▶ [What is expected] Below are some records. Write out exactly their lines from the one with "Bank of Taiwan 的汇率是多少？" through the one with "Slaggatan 10 791 70 Falun", and leave the pictures behind.

▶ [Material for the task]
<<<<
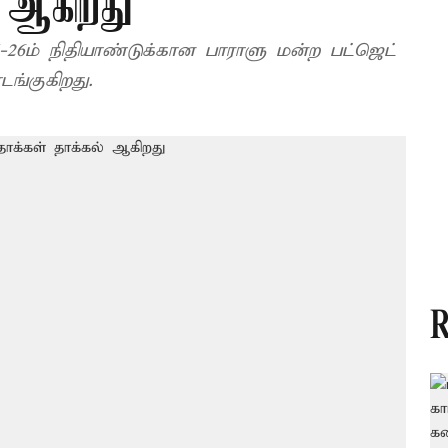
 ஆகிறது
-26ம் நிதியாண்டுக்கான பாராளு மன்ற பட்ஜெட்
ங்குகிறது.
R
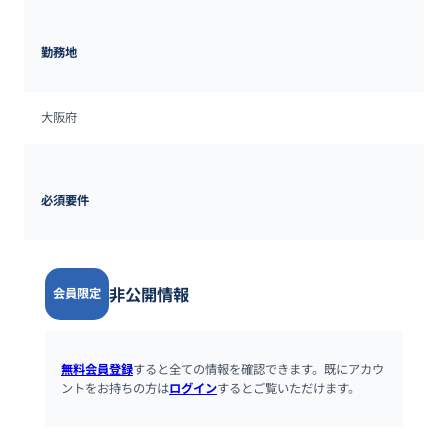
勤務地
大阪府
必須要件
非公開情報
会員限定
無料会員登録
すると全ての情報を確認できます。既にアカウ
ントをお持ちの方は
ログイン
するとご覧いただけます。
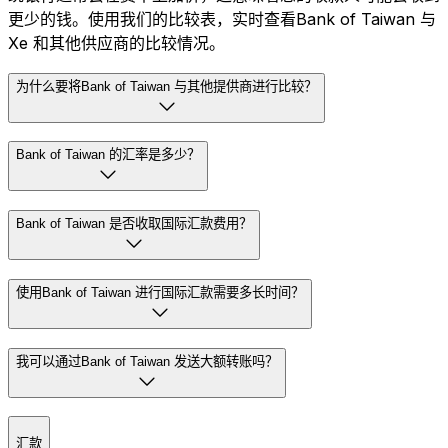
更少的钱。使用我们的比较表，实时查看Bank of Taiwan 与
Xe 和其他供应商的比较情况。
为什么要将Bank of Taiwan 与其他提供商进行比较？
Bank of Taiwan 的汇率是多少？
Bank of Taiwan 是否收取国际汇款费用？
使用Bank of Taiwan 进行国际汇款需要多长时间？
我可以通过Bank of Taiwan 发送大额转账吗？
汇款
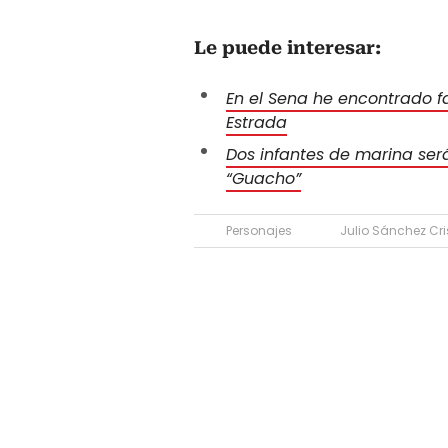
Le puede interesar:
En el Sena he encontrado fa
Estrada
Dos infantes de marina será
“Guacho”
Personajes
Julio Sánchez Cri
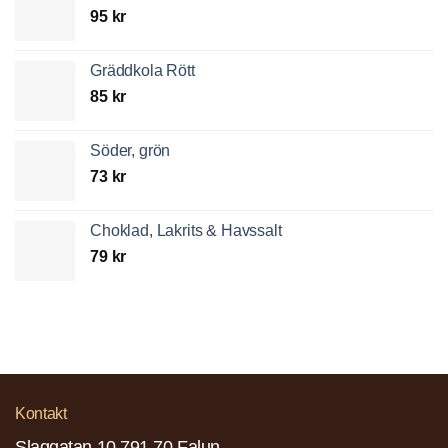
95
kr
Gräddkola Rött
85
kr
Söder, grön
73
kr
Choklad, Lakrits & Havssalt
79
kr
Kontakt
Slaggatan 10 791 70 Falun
>>>>
<<<<
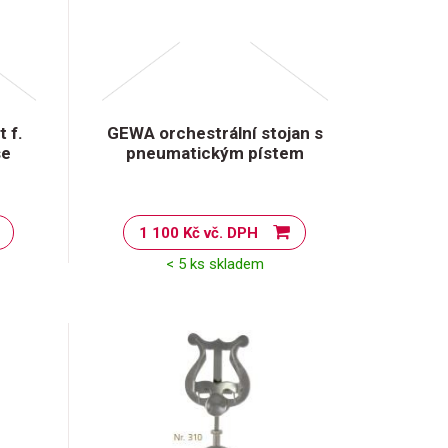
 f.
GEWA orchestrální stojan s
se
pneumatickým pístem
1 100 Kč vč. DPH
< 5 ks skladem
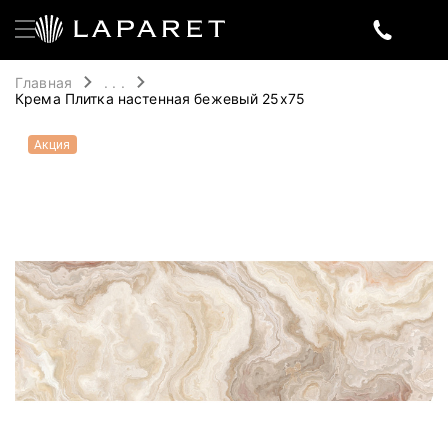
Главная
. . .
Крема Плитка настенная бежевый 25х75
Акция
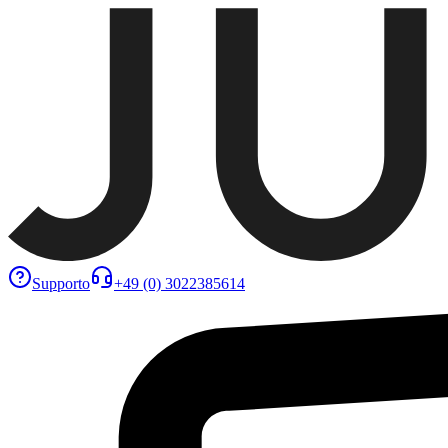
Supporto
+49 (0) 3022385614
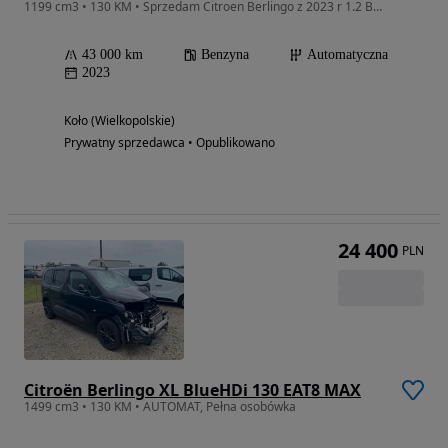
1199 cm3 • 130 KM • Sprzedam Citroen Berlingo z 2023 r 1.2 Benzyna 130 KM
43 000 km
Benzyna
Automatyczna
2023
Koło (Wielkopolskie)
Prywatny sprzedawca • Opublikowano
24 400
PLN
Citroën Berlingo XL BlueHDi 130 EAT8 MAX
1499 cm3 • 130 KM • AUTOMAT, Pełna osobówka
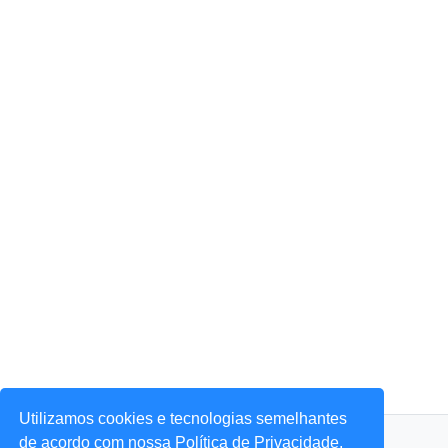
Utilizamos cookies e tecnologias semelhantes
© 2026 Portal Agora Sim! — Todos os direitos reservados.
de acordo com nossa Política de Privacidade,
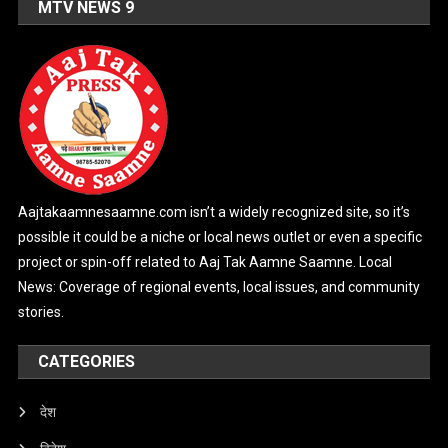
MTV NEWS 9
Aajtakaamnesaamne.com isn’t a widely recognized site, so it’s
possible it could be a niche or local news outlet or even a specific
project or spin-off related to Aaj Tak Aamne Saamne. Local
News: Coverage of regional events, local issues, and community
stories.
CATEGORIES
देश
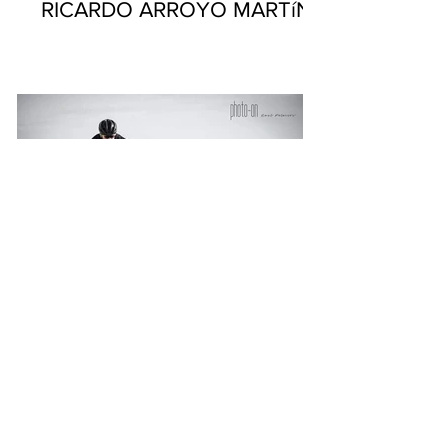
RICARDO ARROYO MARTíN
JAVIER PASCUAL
>>>>
<<<<
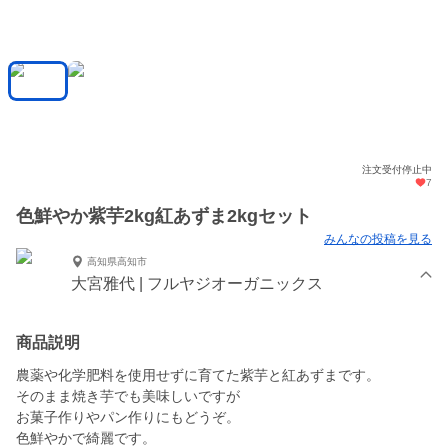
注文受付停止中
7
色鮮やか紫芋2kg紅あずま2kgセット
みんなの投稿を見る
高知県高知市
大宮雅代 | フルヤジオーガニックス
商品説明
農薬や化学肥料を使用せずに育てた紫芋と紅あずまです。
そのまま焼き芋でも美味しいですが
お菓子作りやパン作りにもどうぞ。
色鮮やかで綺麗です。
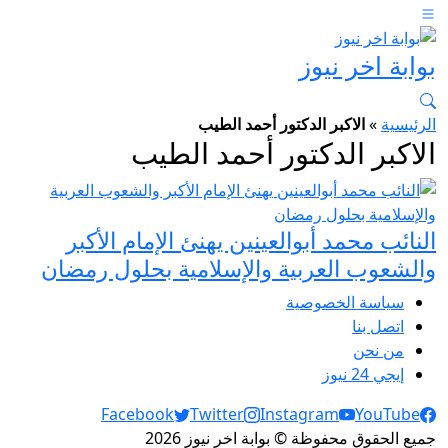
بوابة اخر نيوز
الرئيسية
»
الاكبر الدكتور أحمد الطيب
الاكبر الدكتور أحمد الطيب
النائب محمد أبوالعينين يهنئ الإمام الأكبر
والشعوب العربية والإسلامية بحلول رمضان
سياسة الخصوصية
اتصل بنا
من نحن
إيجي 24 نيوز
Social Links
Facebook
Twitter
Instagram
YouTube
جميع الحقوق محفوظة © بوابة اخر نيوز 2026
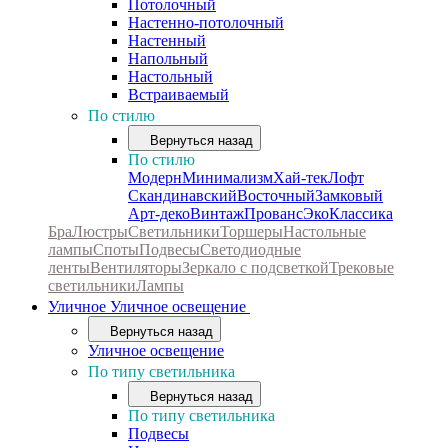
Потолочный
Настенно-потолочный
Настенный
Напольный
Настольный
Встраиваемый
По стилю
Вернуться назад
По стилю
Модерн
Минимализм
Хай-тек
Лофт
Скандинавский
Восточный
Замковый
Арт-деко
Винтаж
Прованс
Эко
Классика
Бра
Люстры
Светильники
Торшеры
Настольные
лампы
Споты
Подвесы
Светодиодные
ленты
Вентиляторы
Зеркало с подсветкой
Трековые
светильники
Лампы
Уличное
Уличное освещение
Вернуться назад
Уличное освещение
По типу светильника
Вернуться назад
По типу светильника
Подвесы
>>>>
▶ [Exercise output]
Bank of Taiwan 的汇率是多少？
Bank of Taiwan 是否收取国际汇款费用？
使用Bank of Taiwan 进行国际汇款需要多长时间？
我可以通过Bank of Taiwan 发送大额转账吗？
汇款
Le puede interesar:
En el Sena he encontrado fa
Estrada
Dos infantes de marina será
“Guacho”
Personajes
Julio Sánchez Cri
95
kr
Gräddkola Rött
85
kr
Söder, grön
73
kr
Choklad, Lakrits & Havssalt
79
kr
Kontakt
Slaggatan 10 791 70 Falun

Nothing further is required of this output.